Commodity Frontiers of the 19th-Century Qing Empire: Sino-Russian Trade, Copper Currency, and Economic Institutions

AHA Session 98
Chinese Historians in the United States 2
Friday, January 9, 2026: 10:30 AM-12:00 PM
Water Tower Parlor (Palmer House Hilton, Sixth Floor)
Chair:
Meng Zhang, Loyola Marymount University
Comment:
Meng Zhang, Loyola Marymount University

Session Abstract

Cross-border and long-distance trade in modern Eurasia was a cornerstone of the 19th-century global capitalism. For China, the long 19th century marked a period of sweeping transformation as economic structures, political agendas, and social norms adapted to domestic upheavals and international pressures. The first half of the century differed significantly from the second, as fiscal and political decentralization—spurred by the Taiping Rebellion—and the opening of treaty ports unleashed dynamic flows of commodities both within China and across its frontiers.

During this period, China’s integration into global trade networks deepened. Maritime routes linked China to Europe and the Americas, while the Sino-Russian caravan trade created overland connections through Central and Inner Asia. Existing scholarship on commodity frontiers underscores the impact of commercialization on local societies, yet critical questions remain about how the evolution of innovative business ventures reshaped China’s social structures and created massive inequalities and how individuals and communities navigated these changes.

This panel addresses these questions by examining three pivotal commodities: the Sino-Russian trade of tea and cloth, Xinjiang's Muslim cloth institution, and the circulation of copper currency. Through these lenses, the panel explores how commodity flows transformed geopolitical relations, fostered new economic institutions, and redefined both frontier regions and China proper. By emphasizing the interconnectedness of regional economies, the panel highlights the far-reaching impacts of global trade on local practices and institutions.

The four presentations proceed chronologically to provide a cohesive narrative. Xiaoyu Gao examines the crisis of copper currency in Qing China and its destabilizing effects on the economy and social order. Between 1780 and 1850, as provincial mints produced inferior cash (which were called “mint forgeries”) and Vietnamese coins entered Chinese markets via maritime trade, Gao’s study highlights how changes in copper currency governance, rather than silver, shaped Qing monetary governance before the Opium War.

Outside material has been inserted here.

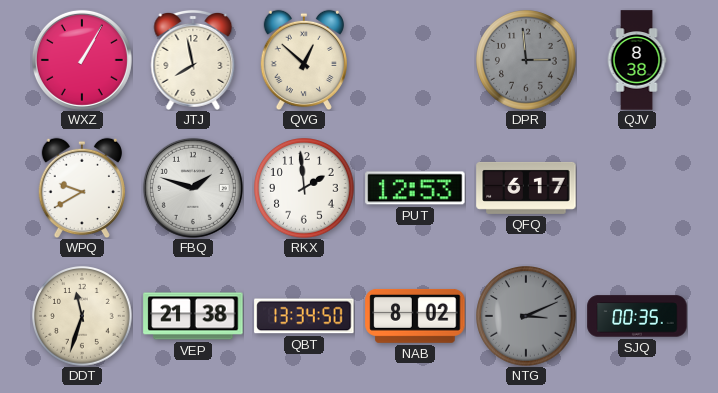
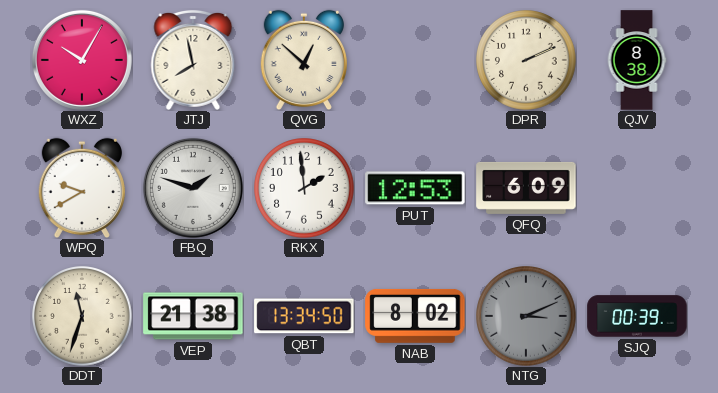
WXZ: 1:05 -> 10:05
DPR: 2:59 -> 2:11
DPR dial: grey -> cream
QFQ: 6:17 -> 6:09
SJQ: 00:35 -> 00:39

Chao Lang investigates the progressive decline of the Muslim cloth institution during the early nineteenth century, focusing on three major crises that confronted the institution. Drawing upon archival sources and travelogues, it demonstrates the profound integration of Xinjiang into the broader market, and showcases how global capitalist expansion reshaped the socio-economic landscape of the Qing Empire's Eurasian frontier.

Hekang Yang explores the rise of Tarbagatay as an overland trading port between the Qing and Russian empires, focusing on the taxation of commodities such as tea and cotton. Drawing on archival and rare book sources, it examines how trade interests shaped foreign policies and transformed frontier governance. By transplanting the Kyakhta trade model, the paper reveals how new economic institutions developed in Qing Central Asia during the age of globalization.

Lejiu Sun analyzes how the Sino-Russian tea trade enabled Russian merchants to build a trade network connecting the Chinese treaty ports of Hankou and Tianjin. It analyzes the evolution of transnational trade networks, shifting power dynamics between China, Russia, and tea industry players, and the trade’s influence on urban development. Drawing on archival and family history sources, the study employs a microhistory approach within the contexts of globalization and semi-colonial transformation.